Collected data

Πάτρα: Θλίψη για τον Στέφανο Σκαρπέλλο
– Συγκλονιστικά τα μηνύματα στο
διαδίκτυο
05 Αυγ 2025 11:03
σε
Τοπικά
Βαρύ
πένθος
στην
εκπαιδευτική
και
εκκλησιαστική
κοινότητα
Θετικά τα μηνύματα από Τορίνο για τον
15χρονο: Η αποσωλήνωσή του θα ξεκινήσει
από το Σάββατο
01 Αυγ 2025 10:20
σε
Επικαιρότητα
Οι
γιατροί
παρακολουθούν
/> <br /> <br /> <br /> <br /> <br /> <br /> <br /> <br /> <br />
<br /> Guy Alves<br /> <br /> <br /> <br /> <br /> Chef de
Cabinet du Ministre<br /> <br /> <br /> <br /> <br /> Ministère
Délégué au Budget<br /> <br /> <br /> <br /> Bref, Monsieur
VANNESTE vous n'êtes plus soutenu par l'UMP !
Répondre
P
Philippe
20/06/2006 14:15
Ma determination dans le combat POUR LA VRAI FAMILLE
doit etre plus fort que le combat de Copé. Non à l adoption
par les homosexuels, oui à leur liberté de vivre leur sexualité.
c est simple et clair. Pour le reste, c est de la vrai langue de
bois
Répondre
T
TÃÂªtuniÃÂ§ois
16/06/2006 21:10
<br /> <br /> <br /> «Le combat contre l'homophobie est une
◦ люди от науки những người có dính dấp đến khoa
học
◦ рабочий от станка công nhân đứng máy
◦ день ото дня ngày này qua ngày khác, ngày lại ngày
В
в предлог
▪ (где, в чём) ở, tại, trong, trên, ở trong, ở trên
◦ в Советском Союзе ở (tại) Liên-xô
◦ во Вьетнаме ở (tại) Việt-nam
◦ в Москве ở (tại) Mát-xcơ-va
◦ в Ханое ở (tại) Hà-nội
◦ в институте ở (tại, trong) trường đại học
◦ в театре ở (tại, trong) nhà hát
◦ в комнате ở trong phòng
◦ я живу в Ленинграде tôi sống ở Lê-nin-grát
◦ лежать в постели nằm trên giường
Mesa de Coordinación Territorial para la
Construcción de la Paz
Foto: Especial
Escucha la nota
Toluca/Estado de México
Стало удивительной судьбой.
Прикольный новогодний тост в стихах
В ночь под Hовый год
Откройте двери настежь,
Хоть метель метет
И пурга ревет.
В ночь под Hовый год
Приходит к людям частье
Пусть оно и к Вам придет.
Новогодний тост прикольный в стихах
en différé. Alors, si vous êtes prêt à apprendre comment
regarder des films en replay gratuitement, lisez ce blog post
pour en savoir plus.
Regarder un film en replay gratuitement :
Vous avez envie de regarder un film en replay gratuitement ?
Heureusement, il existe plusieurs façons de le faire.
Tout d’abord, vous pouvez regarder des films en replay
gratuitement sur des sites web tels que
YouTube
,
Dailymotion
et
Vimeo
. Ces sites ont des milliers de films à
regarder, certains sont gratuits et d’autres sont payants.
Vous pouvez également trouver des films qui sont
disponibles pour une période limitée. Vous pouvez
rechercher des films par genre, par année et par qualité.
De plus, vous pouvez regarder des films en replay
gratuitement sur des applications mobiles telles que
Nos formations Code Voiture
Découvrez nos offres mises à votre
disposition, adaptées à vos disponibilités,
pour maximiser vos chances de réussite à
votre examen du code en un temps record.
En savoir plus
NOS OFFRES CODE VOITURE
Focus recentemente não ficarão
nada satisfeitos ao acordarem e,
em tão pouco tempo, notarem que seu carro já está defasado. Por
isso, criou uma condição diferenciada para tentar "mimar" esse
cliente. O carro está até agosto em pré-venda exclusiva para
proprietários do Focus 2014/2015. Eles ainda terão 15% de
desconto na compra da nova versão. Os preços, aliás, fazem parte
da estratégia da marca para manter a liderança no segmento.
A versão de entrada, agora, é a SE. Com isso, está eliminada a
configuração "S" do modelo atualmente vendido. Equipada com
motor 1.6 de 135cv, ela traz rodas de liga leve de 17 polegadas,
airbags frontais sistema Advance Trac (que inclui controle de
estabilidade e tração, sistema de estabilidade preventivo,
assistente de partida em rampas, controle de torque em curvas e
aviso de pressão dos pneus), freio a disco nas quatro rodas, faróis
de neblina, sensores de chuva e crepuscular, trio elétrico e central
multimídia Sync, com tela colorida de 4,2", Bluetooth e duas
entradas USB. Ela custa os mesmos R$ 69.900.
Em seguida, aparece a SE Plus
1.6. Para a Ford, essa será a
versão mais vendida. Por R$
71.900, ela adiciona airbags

What is needed:
Collect the complete line wherever the string "trên" appears in the records.

Result for this exercise:
▪ (где, в чём) ở, tại, trong, trên, ở trong, ở trên
◦ лежать в постели nằm trên giường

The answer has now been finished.